Contact tracing might feel a little invasive, but there are reasons for the questions.
Anyone who tests positive for COVID-19 in Monongalia County gets a call the next day from the Monongalia County Health Department—partly to see how they’re doing, and partly to find out who they might have exposed to the virus.
Then those people, those “contacts,” get calls, too. Because so many people never develop symptoms, contact tracing—finding people who may have been exposed so they can be quarantined before they pass it on in turn—is crucial for slowing the spread.
“When people cooperate, things get nipped in the bud really quickly,” says Jennifer Goldcamp, director of nursing for the Monongalia County Health Department.
But if you get a call from someone who says they’re from the Health Department and starts asking you personal questions, you might understandably think twice. So we asked the Health Department how contact tracing works. Your phone could ring at any time—here’s what to expect.
Why would I get a call? If you get a call, it’s because the Health Department has learned that you’ve been within six feet of a person who’s tested positive for more than 15 minutes in the previous 48 hours. It might have been a friend or co-worker, your hairdresser, your dentist. The caller is not going to tell you who it was—that would violate medical privacy laws.
How do I know it’s the Health Department and not a scam? The caller will identify herself as being with the Health Department. If you want to be sure, ask for the caller’s name, then hang up, look up the Health Department’s phone number, and call and ask to be connected with that person.
What are they going to ask me?
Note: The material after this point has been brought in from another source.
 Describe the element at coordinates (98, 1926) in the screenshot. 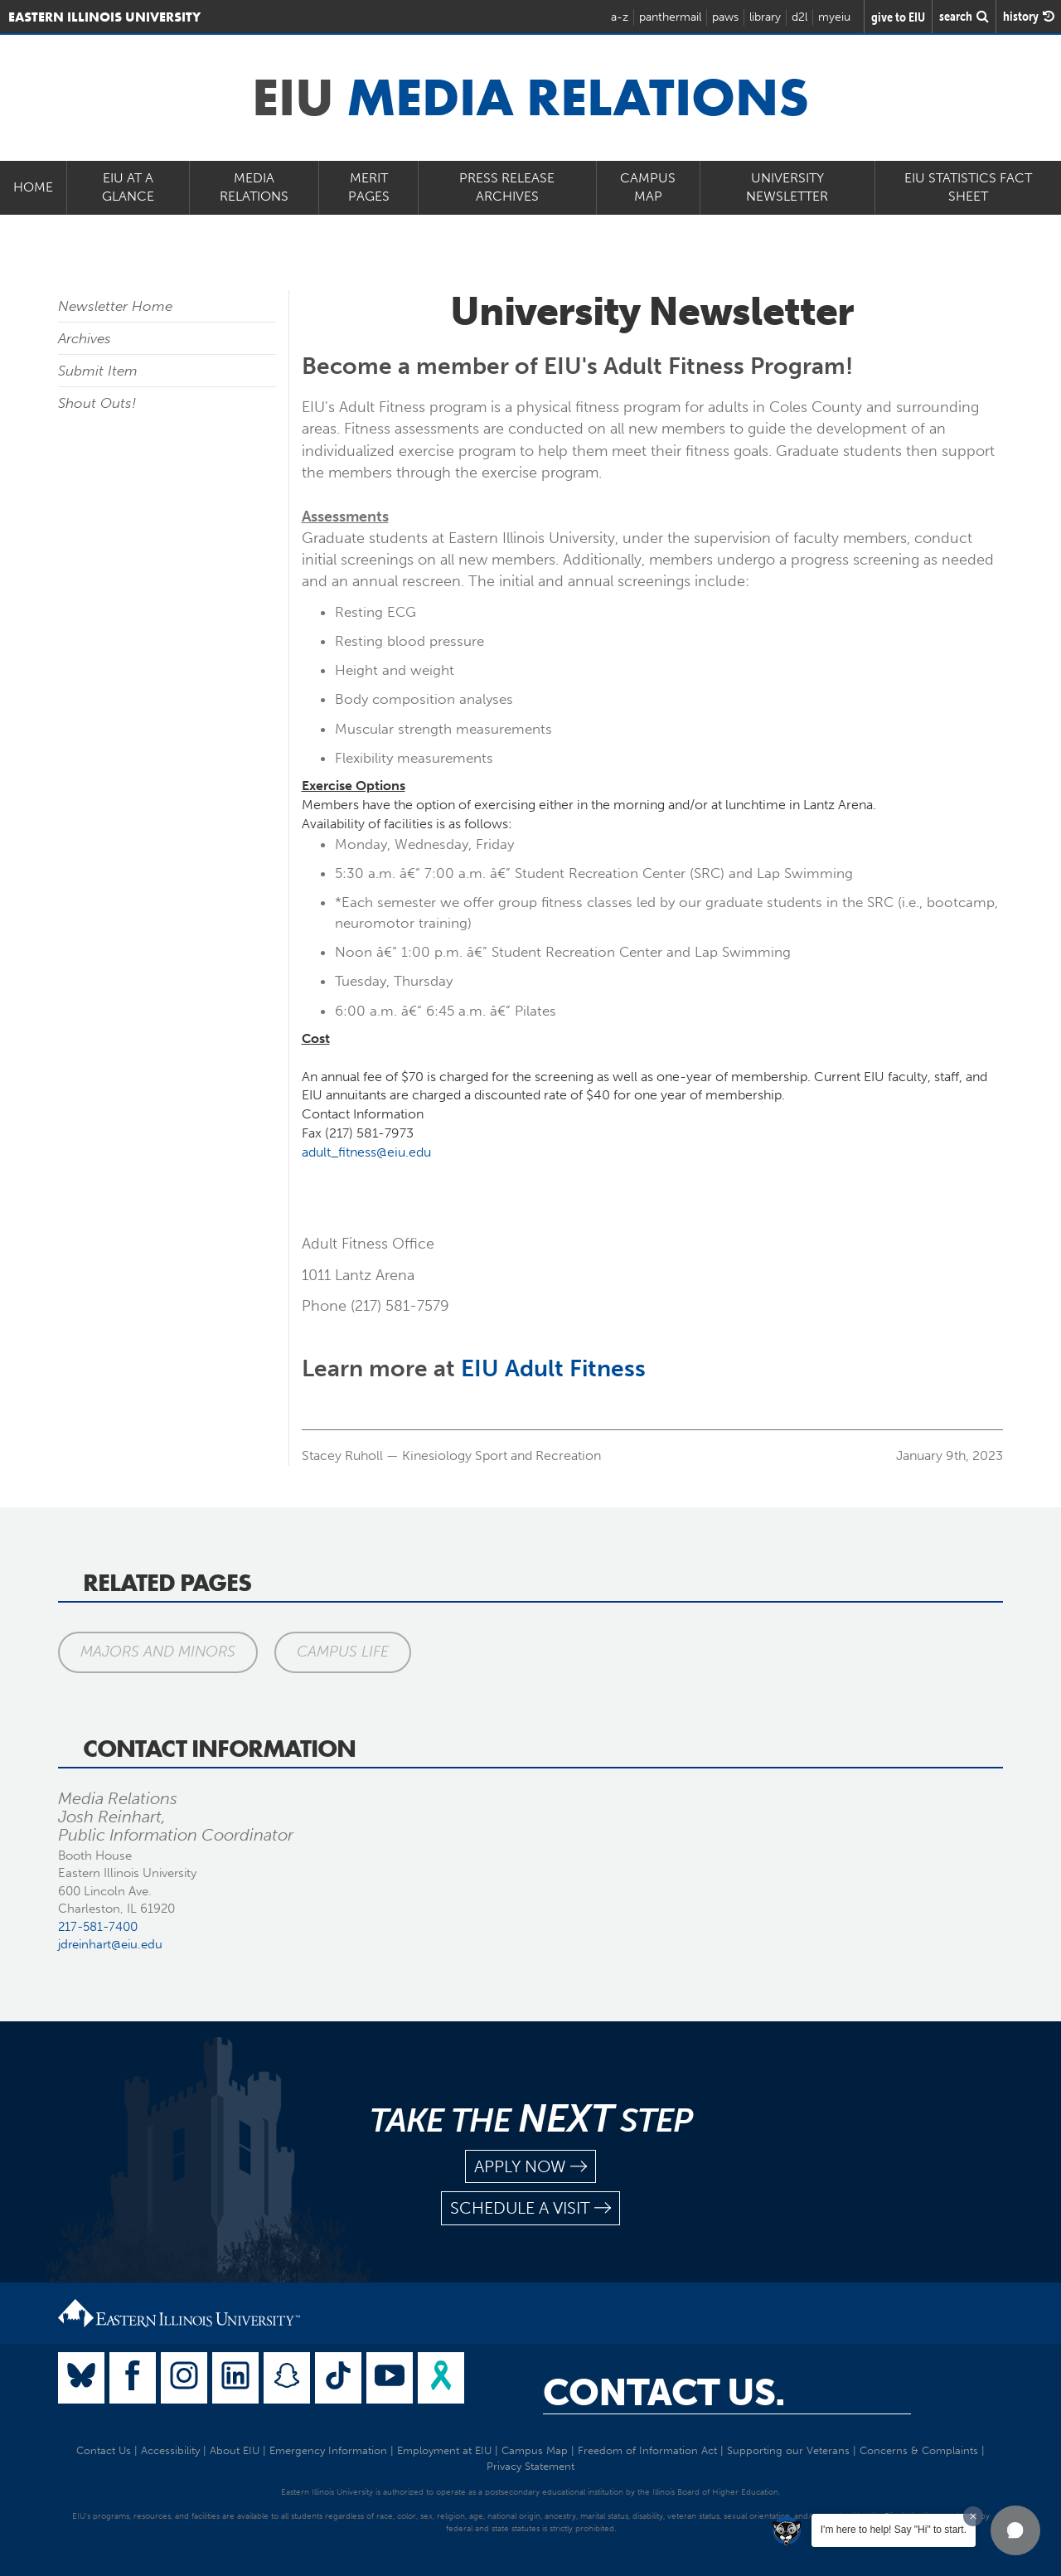

I see `217-581-7400` at that location.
The caller’s most important questions will be whether you’re having any symptoms and whether you have pre-existing medical conditions that put you at risk. If so, she’ll suggest you contact your doctor to get a referral for a COVID test.
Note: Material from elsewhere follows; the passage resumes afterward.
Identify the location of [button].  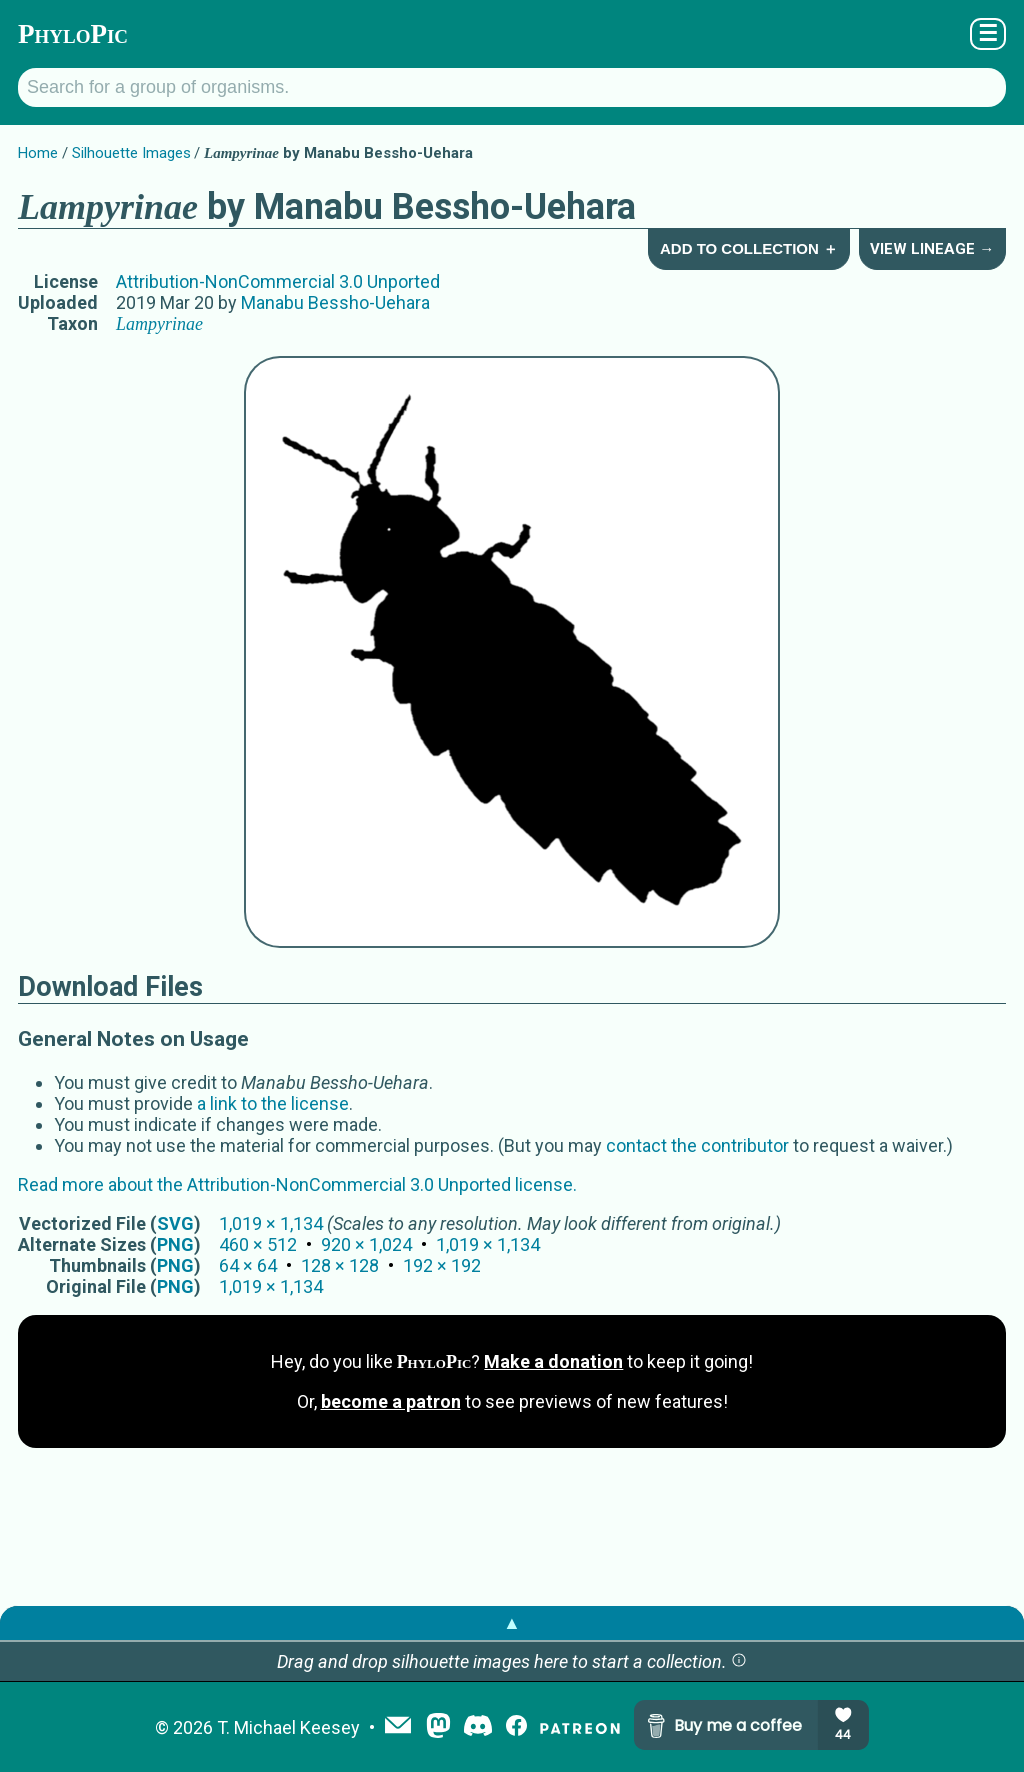
(739, 1661).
What else are they going to ask me? These other questions might feel invasive, but they help public health efforts down the line. The caller will ask you for your address—this is so the Health Department can find you and make sure you’re alright if you don’t respond to follow-ups. She’ll ask your date of birth, and that’s to keep identities straight so that if you do later test positive, the epidemiologists can connect your original listing as a contact with your later listing as a case. And finally, she’ll ask your ethnicity, again for epidemiological purposes—because the disease appears to affect races differently, it helps scientists learn how the disease behaves.
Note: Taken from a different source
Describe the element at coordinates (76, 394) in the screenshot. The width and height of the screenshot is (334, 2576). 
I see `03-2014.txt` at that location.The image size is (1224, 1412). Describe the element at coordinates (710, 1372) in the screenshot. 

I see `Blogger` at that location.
Anything else? The caller will tell you you’re required to self-quarantine for two weeks or until you get word of a negative test result, and she may talk with you about your options for food shopping and other necessities.
And then someone from the Health Department will text you each morning while you’re in quarantine to see how you’re doing. Answer their texts—they’re working really hard to minimize the spread and keep everyone safe.